Once upon a time in a Kingdom far
away…
Once upon a
time we were sixteen. We lived in a
sheltered fairyland called Canossa College surrounded by beautiful trees and
freshly painted blue walls and a quiet chapel where the nuns who took care of
us prayed in silence or taught us religion and reflection.
And then,
the wolf came and blew away the roofs and the walls of our fairy tale house of
dreams until it’s just us and the big sky and the world and something bigger
than we all have imagined – REALITY. We found out that there isn’t always a
prince to come to our rescue. So we learned. And we grew stronger. And we grew
more confident that no wolf could eat us because we have fortified our walls
with something stronger than straw or wood or even concrete and it is called
courage.
I never
thought I would be a single mother. I
thought I was too smart for that. But at age twenty four, while working my way
up the career ladder at a semi-dizzying pace, I found out I was pregnant. The
world stopped. Not a few people thought
I was crazy to decide to refuse to marry (or allow the father to refuse to
marry me depending on whose perspective) and raise a child on my own. I had enough savings to stop working at month
6 and up, for maternity and maybe 2-3 months of after-birth expenses. But that
was all. That and the love of a family who supported my decision. After the mandatory rest, I stood and picked myself
up from where the world stopped and started working again.
Sixteen
years later, my son is in college, I enjoy a modest popularity as Angel
Bautista the romance writer and I am a Program Director at one of the top
theater companies in the Philippines. I
must say, I am better than ever. On one
hand, I am proud of those things. On the other, please believe that I say this
with so much humility because the past 25 years have been filled with one
lesson in humility after another. I
won’t tell you the details because you might cry and it would make my heart
bleed again. For it has been a series of bloody battles I’ve been through. I didn’t win them all though I promise I will
eventually win the war. After all, I am the heroine of my own life.
So are you.
We are all
heroines in our own life stories.
A bad
example of a heroine is one whose character remains the same throughout an
entire novel. She is passive and uninteresting but she gets the boy in the end so we can cheer her for her good
luck. A better heroine would be someone who emerges from nothing and wins it
all in the end, including the love of the proverbial Prince Charming.

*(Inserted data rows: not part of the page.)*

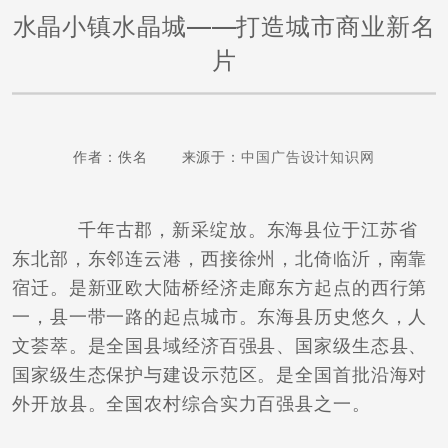
水晶小镇水晶城——打造城市商业新名
片
作者：佚名 来源于：
中国广告设计知识网
千年古郡，新采绽放。东海县位于江苏省
东北部，东邻连云港，西接徐州，北倚临沂，南靠
宿迁。是新亚欧大陆桥经济走廊东方起点的西行第
一，县一带一路的起点城市。东海县历史悠久，人
文荟萃。是全国县域经济百强县、国家级生态县、
国家级生态保护与建设示范区。是全国首批沿海对
外开放县。全国农村综合实力百强县之一。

The greater heroine is someone who once had
everything, loses it and finds it again. She creates a better dramatic
arch. She is the Princess who fell from
grace and rose again. She is the
sheltered but feisty girl who gets her fragile heart beaten so many times but
instead of dying or sleeping for years, would choose to be strong to take on
all the challenges that came her way with flourish and grace.
The second
heroine started out with nothing much to lose but the third one knows what’s at
stake, what she needs to protect so she doesn’t lose them again. Reading her
would be like a roller coaster ride – one moment on top of the world and the
next crashing down and then up again. What the romance novels don’t tell us is
that the best heroine of all is the one
who knew that she can find her happy ever after with or without (and
maybe sometime better without) that handsome heroic alpha male of yore. Happiness,
after all, is a choice.
A heroine of
my soon to be published book in a series called THE REALITY SHOW, said this. “I used to define perfection by everything
beautiful and right in my life. But now I know, perfection is in knowing that
life isn't perfect but knowing too that you can live and be happy and continue
to grow despite that. Perfection is the human capacity to heal despite the
pain, to smile and find joy again despite the moments of sorrows, and to love
despite imperfections.”
You are the heroine
of your life. What’s your spin?
In book signing
events or writers’ talk, I would invariably get asked: Where do you get your
inspiration?
My response will always be this simple: from living and loving, and ultimately in deciding to find inspiration in everything that life and love has to offer.
Cheers!
Happy Silver Anniversary to us beautiful heroines of Batch ’88!